Returning from the heights which bound Paris on the north, by the Rue du Faubourg Poissonnière, we find at the corner of this street and of the Rue Bergère the building in which has existed, since the Revolution, the National Conservatory of Music and Declamation. The great musical academy had its origin in a school of singing and declamation established in 1784 in order to prepare singers for the Opéra. To this institution was added in 1786 a school of dramatic declamation, which had the honour of producing Talma. But the Conservatory of Music, as it now exists, owes its organisation to the Revolution. Founded in virtue of a decree dated August 3rd, 1795, it had for its first director the illustrious Cherubini, who was replaced by Auber, to whom has succeeded M. Ambroise Thomas, the composer of Mignon and of Hamlet. The students are admitted by competition, and the teaching is gratuitous. Prizes are adjudged every year, and of these the most important is the so-called Prix de Rome, which enables its holder to study for a certain number of years in the great Italian city. The concerts of the Conservatoire are famous throughout Europe; and fortunate indeed is the visitor to Paris who can succeed in obtaining a place at concerts which are supported and attended exclusively (except, of course, in case of forced absence) by permanent subscribers.
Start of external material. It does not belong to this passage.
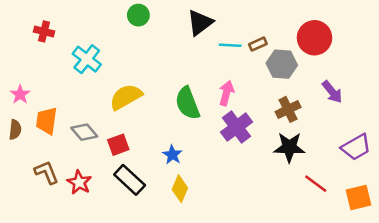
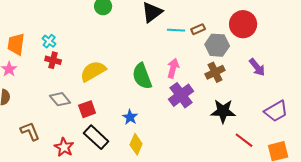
red cross: (44, 31) -> (53, 60), moved
cyan cross: (87, 59) -> (49, 41), moved, size x0.6
brown cross: (288, 109) -> (215, 72), moved
orange trapezoid: (47, 121) -> (16, 44), moved
red star: (79, 182) -> (64, 147), moved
The orchestra which takes part in these concerts is of the finest quality, the principal instruments being all in the hands of the professors of the establishment—the first instrumentalists, that is to say, of France.

The Rue Laffitte, formerly known as the Rue d’Artois, by which, in the neighbourhood of the Conservatoire, one reaches the best part of the Boulevard, has, since the Revolution of 1830, borne the name of the celebrated banker and politician whose mansion was the rendezvous of the Opposition Deputies during the so-called “days of July.” {336} Laffitte is, in some sense, the hero of a charming tale published by the so-called Saint-Germain under the title of “Story of a Pin.” At the office of a Paris banker, a young man in search of employment has been refused by reason of there being no vacancy. As, however, he goes away in a dejected mood, he is seen to pick up a pin; and this indication of order and economy has such an effect upon the banker that he is called back and at once appointed to a supplementary chair. It is said that a friend of Laffitte’s, also out of employment, hearing of the success of this “pin trick,” as he termed it, resolved to try it himself. At the next office where he applied for a situation his conversation and general demeanour so pleased the principal that he was all but engaged, when, in order to determine the matter, he went through the gesture of picking up a pin—which he had held all the time between his fingers. “What was that?” asked the head of the firm. “A pin,” was the reply. “A pin?” repeated the principal. “A man who would take a pin out of my office would take a cheque. Good morning, sir.”